The baseball poem, “Our Ballpark,” was incorporated into Derek Parker’s sculpture Common Thread and installed at Clipper Magazine Stadium in Lancaster as part of the Poetry Paths project.

The project is out of Franklin and Marshall College and puts poetry in public places, usually pairing it with a sculpture of some sort. Hinton submitted a poem to the contest, which bore submissions from all over the country, and he was picked as a winner. Not all the sculptures are local, so it just so happened that this particular one was close to home.

“I was very excited,” he said of receiving the honor. “At the time, it was the most important recognition I’d received. It was also something that non-poets can identify with and say, ‘Wow, you had your poem published there.’ I could be published in a prestigious poetry magazine, but that wouldn’t mean anything to the ordinary person. Now when people ask if I have anything I can read somewhere, I tell them to come to Lancaster for a baseball game.”

“Our Ballpark” is a poem that sets up the idea that baseball is a school in itself and that you learn about life throughout the sport. He used his father as a central figure in the work.

Hinton is the author of four poetry collections, including “Black on Most Days” (2008) and “The God of Our Dreams” (2010), both of which were published by his own publishing company, Iris G. Press, which was founded in 2004.

His fifth collection will be released on April 2 in Lancaster, but Hinton will have the book on hand at the Vintage reading. “The Language of Moisture and Light” spawned from a running theme Hinton noticed in his works.

“In this current book, it’s not everything I’ve written since the last book. I found that I was writing a lot about moisture in varying forms: tears, blood, kisses, rain, or light: fireflies, fire, candles.”

“I simply write and it’s like anything else: you have a particular interest at a particular time. Someone might say, ‘I had a period of time when I just really got into the Civil War and I read five Civil War books,’ and writing is that way. Maybe something catches my eye and I write not one poem about that, but several. Then I step back and look at my poems and find a theme.”

Hinton, as someone who found inspiration in poetry readings, recognizes the importance of events like the Writers Showcase.

“One of the things about poetry is that it doesn’t have the same kind of following as some of the other arts. Most poets think of poetry as an art form, but there’s not a venue to showcase that like there is for painting and sculpture and photography, museums and such. I mean, you can certainly buy a book, but it’s not the same as the collective experience of listening to the poems with someone else, with a group of people.

“It’s important to let people know that poetry is a part of the arts, so that collectively we can enjoy, comment on, savor, and talk about it. It allows us to express our feelings, our moods, our fears. I’ve said in the past that historically, when something happens, it’s the poets that people go to. With 9/11 that happened. We read poetry almost immediately, because we had the visual of what went on, but people needed to make sense of it and understand it and put it into words.
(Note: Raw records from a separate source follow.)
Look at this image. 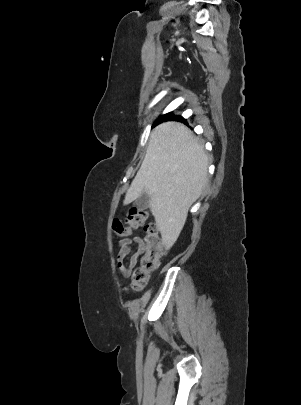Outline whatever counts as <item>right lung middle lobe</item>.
Instances as JSON below:
<instances>
[{
	"instance_id": "dd1d6c3e",
	"label": "right lung middle lobe",
	"mask_w": 301,
	"mask_h": 405,
	"mask_svg": "<svg viewBox=\"0 0 301 405\" xmlns=\"http://www.w3.org/2000/svg\"><path fill=\"white\" fill-rule=\"evenodd\" d=\"M171 117H174V115H173L172 113H168V114L162 115V116H160V118L157 120L156 124L159 123V122L165 121V120H167V119H169V118H171Z\"/></svg>"
}]
</instances>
We didn’t wait for someone to create a movie or a TV program; we went to the poet.”

Hinton enjoys meeting up-and-coming writers and advises them of two things: always write and always read.

“Much of what we do, what we learn, we start out doing because we emulate other people,” Hinton said. “We should find people whose works we like, read that work, read other works, and we keep writing and learning. No matter how long we write, we always try to get better.

“When I meet someone, I have two questions: What are you writing now? Who are you reading? If the person is really serious about their work, they will give me an answer for each.”